Avis de Benjamin : "Le Juste milieu islamique est dans un extrême-centre plus intolérant qu’un autre extrême-centre totalement occidental"
Cet ouvrage analyse le contenu d’un autre en l’occurrence Islam et laïcité face à face publié en 1987. Ce livre a été commis par le Cheikh égypto-quatari Yûsuf al - Qarḍâwî (1926-2022). Il appartient à un courant de pensée qui a pris pour nom "le Juste milieu islamique". Né en Égypte, il vit au Quatar à partir du début des années 1960. À la suite de la révolution de 2011, il est retourné en Égypte. Le 16 mai 2015, al-Qaradâwî a été condamné à mort par contumace par un tribunal égyptien.
Al-Qaradawi a eu une influence intellectuelle de premier plan au sein de l’organisation panislamique conservatrice des Frères musulmans. Loin de présenter des idées de conciliation entre l’islam et la laïcité, les points de vue d'al- Qarḍâwî étant considérés comme extrémistes. Il a cependant cherché à allier tradition et modernité, il prône une “démocratie islamique” fondée sur la charia.

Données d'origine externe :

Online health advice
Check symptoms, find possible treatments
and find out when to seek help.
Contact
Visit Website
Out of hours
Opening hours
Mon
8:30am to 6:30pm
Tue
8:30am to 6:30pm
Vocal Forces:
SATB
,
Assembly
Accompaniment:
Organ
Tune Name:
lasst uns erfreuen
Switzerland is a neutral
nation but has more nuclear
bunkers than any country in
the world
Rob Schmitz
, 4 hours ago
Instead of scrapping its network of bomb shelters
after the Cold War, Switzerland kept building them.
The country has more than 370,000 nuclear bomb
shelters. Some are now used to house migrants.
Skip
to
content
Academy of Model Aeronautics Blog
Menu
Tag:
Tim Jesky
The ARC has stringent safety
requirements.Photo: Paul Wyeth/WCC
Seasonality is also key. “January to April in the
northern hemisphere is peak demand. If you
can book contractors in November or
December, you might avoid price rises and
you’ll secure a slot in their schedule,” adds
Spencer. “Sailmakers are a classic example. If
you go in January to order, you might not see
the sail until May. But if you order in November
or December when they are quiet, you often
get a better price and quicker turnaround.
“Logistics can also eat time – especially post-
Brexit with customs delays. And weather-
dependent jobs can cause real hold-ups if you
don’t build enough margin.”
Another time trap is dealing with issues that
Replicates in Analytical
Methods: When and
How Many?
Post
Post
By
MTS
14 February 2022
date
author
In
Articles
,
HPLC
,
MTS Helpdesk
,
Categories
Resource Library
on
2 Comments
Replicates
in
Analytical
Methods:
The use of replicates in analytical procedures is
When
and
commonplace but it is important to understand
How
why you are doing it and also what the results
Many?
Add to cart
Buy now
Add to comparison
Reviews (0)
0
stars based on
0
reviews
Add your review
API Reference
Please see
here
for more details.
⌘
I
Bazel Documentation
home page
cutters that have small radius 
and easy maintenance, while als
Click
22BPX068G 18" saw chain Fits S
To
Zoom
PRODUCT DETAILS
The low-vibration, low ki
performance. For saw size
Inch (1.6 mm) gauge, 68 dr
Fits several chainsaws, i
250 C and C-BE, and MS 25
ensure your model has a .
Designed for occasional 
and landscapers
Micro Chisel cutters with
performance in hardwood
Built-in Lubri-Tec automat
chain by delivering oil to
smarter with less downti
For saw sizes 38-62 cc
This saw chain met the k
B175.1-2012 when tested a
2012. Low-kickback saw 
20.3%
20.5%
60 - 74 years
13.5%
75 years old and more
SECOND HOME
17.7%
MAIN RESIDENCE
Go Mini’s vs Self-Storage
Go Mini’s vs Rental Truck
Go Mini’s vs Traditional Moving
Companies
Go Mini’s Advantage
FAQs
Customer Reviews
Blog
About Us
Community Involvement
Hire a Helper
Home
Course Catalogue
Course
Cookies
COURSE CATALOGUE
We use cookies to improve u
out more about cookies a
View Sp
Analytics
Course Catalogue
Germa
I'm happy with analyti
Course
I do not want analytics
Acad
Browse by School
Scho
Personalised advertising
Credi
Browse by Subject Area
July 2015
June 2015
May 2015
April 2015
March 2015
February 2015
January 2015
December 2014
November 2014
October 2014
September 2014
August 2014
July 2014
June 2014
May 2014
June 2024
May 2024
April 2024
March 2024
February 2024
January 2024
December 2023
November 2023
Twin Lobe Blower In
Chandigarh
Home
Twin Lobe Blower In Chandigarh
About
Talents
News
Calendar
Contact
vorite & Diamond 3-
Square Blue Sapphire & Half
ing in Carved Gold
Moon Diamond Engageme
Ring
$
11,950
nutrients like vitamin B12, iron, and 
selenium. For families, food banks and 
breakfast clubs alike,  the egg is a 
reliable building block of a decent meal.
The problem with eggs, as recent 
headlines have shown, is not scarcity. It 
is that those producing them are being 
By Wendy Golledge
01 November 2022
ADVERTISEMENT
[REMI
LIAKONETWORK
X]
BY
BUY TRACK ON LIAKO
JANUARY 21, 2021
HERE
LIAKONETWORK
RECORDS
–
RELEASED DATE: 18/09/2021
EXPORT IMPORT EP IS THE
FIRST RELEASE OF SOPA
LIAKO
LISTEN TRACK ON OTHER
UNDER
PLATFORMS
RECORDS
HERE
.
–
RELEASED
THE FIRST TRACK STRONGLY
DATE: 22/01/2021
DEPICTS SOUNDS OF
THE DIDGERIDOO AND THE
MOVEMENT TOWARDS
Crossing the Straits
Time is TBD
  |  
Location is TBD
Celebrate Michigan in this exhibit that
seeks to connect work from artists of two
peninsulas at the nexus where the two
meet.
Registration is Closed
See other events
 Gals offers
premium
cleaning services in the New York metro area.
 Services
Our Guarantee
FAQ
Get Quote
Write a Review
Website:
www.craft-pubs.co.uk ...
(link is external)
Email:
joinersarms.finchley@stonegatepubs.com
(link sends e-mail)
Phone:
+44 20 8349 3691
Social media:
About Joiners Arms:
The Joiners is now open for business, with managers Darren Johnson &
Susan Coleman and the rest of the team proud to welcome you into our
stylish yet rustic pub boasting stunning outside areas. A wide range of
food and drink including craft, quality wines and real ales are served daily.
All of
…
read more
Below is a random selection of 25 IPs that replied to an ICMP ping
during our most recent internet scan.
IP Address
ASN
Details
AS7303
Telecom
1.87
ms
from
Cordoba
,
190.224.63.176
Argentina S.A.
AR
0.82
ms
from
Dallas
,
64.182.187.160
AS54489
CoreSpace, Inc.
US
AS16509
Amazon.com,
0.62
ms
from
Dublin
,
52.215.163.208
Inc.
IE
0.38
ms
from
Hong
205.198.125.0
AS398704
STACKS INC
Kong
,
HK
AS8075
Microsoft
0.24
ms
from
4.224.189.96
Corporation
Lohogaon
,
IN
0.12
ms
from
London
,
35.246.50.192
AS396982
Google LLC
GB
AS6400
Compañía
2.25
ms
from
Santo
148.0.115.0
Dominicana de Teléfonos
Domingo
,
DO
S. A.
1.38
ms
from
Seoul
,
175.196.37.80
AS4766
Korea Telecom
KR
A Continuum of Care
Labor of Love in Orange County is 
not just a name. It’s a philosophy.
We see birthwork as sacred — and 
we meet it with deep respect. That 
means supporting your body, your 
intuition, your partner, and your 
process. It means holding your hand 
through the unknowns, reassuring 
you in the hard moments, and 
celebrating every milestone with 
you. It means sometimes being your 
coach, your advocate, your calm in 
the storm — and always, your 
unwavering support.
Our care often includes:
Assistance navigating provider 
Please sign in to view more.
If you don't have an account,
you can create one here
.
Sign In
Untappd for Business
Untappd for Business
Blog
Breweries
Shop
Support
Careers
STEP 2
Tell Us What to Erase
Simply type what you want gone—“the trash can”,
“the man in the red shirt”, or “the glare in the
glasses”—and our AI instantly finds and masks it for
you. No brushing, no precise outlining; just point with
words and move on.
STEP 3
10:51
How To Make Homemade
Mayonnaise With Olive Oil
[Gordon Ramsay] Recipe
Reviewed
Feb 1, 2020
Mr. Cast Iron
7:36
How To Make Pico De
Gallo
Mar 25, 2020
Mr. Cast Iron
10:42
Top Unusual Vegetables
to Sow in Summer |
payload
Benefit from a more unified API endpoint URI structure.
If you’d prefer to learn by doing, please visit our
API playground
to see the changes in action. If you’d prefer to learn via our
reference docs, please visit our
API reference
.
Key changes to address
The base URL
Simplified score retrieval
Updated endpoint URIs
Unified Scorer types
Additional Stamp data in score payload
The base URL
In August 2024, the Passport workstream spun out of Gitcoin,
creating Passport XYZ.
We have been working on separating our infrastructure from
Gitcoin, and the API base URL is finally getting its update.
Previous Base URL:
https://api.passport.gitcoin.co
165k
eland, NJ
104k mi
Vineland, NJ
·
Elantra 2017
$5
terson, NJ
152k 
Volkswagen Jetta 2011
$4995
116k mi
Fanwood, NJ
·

En s’appuyant sur le droit musulman et les sources scripturales, al- Qarḍâwî défend l’islamisation de tous les domaines de la vie, il s’oppose à toute sécularisation de la société. Il dénonce l’absence du religieux dans la vie quotidienne et la législation en Occident. Il ne met pas en avant la rétablissement d’un califat, ce qui compte pour lui c’est l’application de la charia. L’expression de la foi doit être toujours ardente. Il écrit à ce propos : « Il faut supprimer cette distinction (tafrîq) entre les "musulmans" et les "islamistes" : musulmans par héritage de la foi doctrinale, et islamistes par l’orientation et l’allégeance. Nous devons tous être des islamistes » (page 39).
Après un avant-propos et une copieuse introduction permettant se faire une idée de l’influence des idées portées par Yûsuf al - Qarḍâwî dans divers pays et du contenu global de celles-ci (sur un mode pertinemment vulgarisateur, l’auteure approfondit son étude en trois grandes parties. Ce sont : L’appel à la wasatiyya (Juste milieu islamique), Pas de sectionnement entre religieux et non religieux dans la wasatiyya, La laïcité, une menace existentielle.
Dans ce dernier volet, il est question du jihâd. On peut lire là que le du jihâd est le nom verbal de jâhada. Ce dernier mot signifie "s’efforcer de", alors le jihâd est la lutte dans le sentier d’Allâh. Yolande Emy Crussol revisite ce concept à la lumière de divers penseurs à travers la réfutation que Yûsuf al - Qarḍâwî fait des idées d’autres sur la question. Pour ce dernier le jihâd n’est pas qu’un combat spirituel. La lutte vise pour lui la suppression de tout ce qui est blâmable, y compris les régimes impies où on n‘applique pas à la lettre la charia. Le jihâd ne connaît pas de frontières, il doit toucher l’ensemble des pays de la planète. La laïcité est porteuse de la mécréance, elle agresse l’islam et doit donc être combattue. On relève, pour la première partie, des explications autour du statut des dhimmis, changeant selon les époques.
Nous citerons le dernier propos de cet ouvrage, nous ayant permis d’approcher magistralement la pensée des Frères musulmans et de voir combien cette idéologie rejette la laïcité. « À partir du moment où un courant revendique le scellement global et intégral de la religion et de la civilisation, comment n’aspirerait-il pas la totalité de l’espace socio-politique ? Mais l’exclusivisme quel qu’il soit ne peut constituer la "troisième voie" que la Wasatiyya du Cheikh al - Qarḍâwî propose. La laïcité au contraire, loin d’être un danger, peut constituer "le juste milieu" de l’Occident pluraliste. Dans sa neutralité au centre, elle tend à éviter qu’une partie "ne prenne plus que son droit", ce qui est la définition même de la "position du milieu" chez le Cheikh al - Qarḍâwî » (page 321). On apprécie le glossaire de trois pages, où on va de "adab" à "zann".